§ **What you should do**: The response should hold each line from the entries below where "Downloads" is found.

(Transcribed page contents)
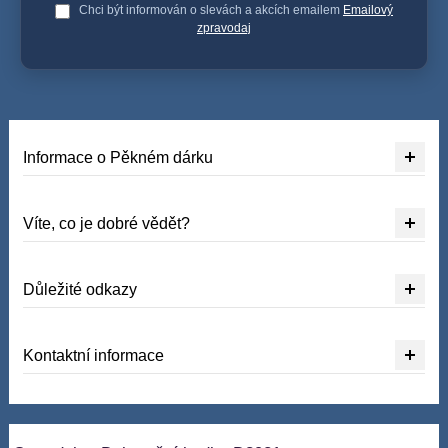
Chci být informován o slevách a akcích emailem
Emailový
zpravodaj
Informace o Pěkném dárku
Víte, co je dobré vědět?
Důležité odkazy
Kontaktní informace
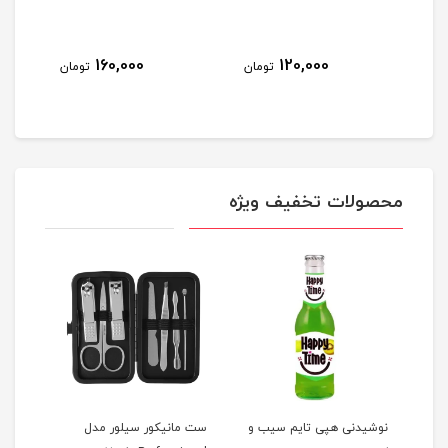
160,000
120,000
مان
تومان
تومان
محصولات تخفیف ویژه
نوشیدنی هپی تایم سیب و
ست مانیکور سیلور مدل
شامپ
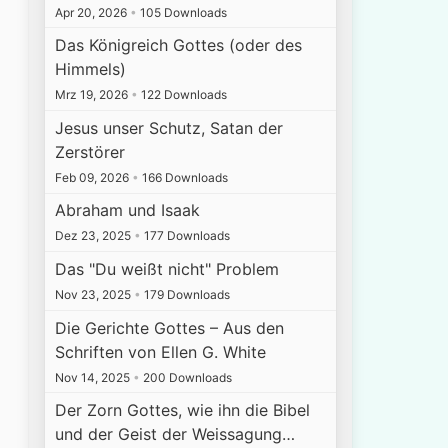
Apr 20, 2026
•
105 Downloads
Das Königreich Gottes (oder des
Himmels)
Mrz 19, 2026
•
122 Downloads
Jesus unser Schutz, Satan der
Zerstörer
Feb 09, 2026
•
166 Downloads
Abraham und Isaak
Dez 23, 2025
•
177 Downloads
Das "Du weißt nicht" Problem
Nov 23, 2025
•
179 Downloads
Die Gerichte Gottes – Aus den
Schriften von Ellen G. White
Nov 14, 2025
•
200 Downloads
Der Zorn Gottes, wie ihn die Bibel
und der Geist der Weissagung…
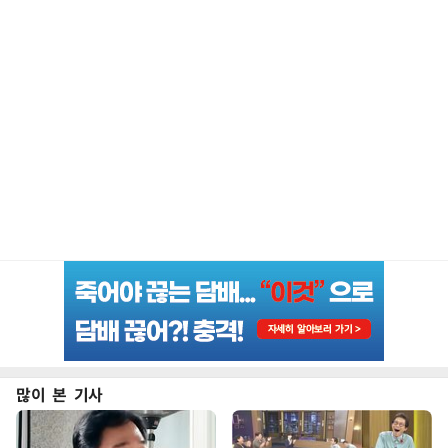
많이 본 기사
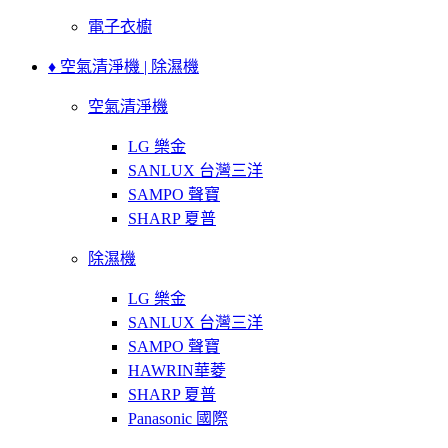
電子衣櫥
♦ 空氣清淨機 | 除濕機
空氣清淨機
LG 樂金
SANLUX 台灣三洋
SAMPO 聲寶
SHARP 夏普
除濕機
LG 樂金
SANLUX 台灣三洋
SAMPO 聲寶
HAWRIN華菱
SHARP 夏普
Panasonic 國際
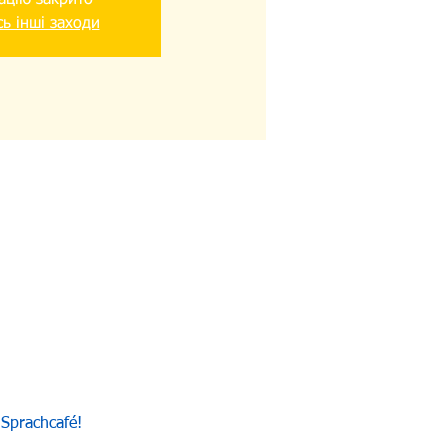
ацію закрито
ь інші заходи
Sprachcafé!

§ **Your solution**:
105 Downloads
122 Downloads
166 Downloads
177 Downloads
179 Downloads
200 Downloads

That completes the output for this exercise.